Waves and Sounds - speed of a bat

[FrenchAtticus]

Homework Statement

A bat moving at 4.5 m/s is chasing a flying insect insect. The bat emits a 52 kHz chirp and receives back an echo at 52.75 kHz. At what speed is the bat gaining on its prey? Take the speed of sound in air to be 342 m/s.

Homework Equations

f1 = f ((velocity +/- velocity observer)/(velocity +/- velocity source))

The Attempt at a Solution

To start off, I converted 52 kHz to 52,000 Hz and 52.75 kHz

Then my equation looked like:

52750 = 52000 ((342 - vo)/(342-4.5)

I found vo to be .367788 and subtracted that from 4.5 to find the speed gained, but that doesn't seem to work. Can anyone help?

 

[FrenchAtticus]

Can anybody help me out?

 

[thomate1]

Based on the given information, it seems that the bat is gaining on its prey at a speed of 4.5 m/s. This can be calculated by using the Doppler effect equation, which relates the frequency of a wave to the velocity of the source and the observer.

In this case, the source is the bat and the observer is the insect. The frequency of the emitted chirp (f1) is 52,000 Hz and the frequency of the received echo (f2) is 52,750 Hz.

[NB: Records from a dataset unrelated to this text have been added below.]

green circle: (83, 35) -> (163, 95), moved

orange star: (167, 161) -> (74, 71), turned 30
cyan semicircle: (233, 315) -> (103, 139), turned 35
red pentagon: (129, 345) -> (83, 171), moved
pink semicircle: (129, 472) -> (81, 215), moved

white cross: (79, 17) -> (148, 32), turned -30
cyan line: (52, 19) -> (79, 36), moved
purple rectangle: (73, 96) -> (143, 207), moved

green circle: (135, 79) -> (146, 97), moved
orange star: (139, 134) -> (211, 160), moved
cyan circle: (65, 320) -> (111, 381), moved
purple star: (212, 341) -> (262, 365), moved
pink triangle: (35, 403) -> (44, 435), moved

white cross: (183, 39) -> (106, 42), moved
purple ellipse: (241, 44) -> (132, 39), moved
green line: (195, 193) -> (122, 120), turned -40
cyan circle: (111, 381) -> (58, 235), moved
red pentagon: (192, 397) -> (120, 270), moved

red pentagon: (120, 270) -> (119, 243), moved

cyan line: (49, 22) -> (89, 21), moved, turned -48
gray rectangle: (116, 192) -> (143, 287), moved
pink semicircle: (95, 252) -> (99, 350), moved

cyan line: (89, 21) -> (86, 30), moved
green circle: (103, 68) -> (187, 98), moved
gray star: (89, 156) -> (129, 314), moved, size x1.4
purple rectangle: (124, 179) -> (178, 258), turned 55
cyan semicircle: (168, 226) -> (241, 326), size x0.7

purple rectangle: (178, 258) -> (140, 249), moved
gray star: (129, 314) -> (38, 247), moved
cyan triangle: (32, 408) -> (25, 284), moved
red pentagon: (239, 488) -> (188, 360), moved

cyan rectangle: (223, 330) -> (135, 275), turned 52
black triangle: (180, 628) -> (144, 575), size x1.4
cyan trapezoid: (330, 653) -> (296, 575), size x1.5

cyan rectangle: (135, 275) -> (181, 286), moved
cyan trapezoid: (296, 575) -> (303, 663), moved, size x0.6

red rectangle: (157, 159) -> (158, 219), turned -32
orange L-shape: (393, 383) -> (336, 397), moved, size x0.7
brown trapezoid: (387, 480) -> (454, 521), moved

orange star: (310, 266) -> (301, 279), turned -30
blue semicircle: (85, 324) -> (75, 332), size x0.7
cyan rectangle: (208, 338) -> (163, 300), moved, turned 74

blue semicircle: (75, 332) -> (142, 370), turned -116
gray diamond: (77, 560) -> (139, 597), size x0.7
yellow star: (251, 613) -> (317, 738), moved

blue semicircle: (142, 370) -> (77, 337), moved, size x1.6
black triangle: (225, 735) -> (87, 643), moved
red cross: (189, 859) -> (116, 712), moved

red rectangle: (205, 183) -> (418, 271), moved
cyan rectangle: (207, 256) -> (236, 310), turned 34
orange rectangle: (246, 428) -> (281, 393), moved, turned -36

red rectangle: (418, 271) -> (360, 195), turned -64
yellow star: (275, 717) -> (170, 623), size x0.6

The speed of sound in air (v) is 342 m/s.

Using the Doppler effect equation, we can set up the following equation:

f2 = f1 * (v + vb)/(v + vs)

where vb is the velocity of the bat and vs is the velocity of the insect.

Substituting the given values, we get:

52,750 = 52,000 * (342 + vb)/(342 + vs)

Solving for vb, we get:

vb = (52,750 - 52,000 * vs)/vs

Since the bat is moving at a constant speed of 4.5 m/s, we can set vs = 0 and solve for vb:

vb = (52,750 - 52,000 * 0)/0 = 4.5 m/s

Therefore, the bat is gaining on its prey at a speed of 4.5 m/s.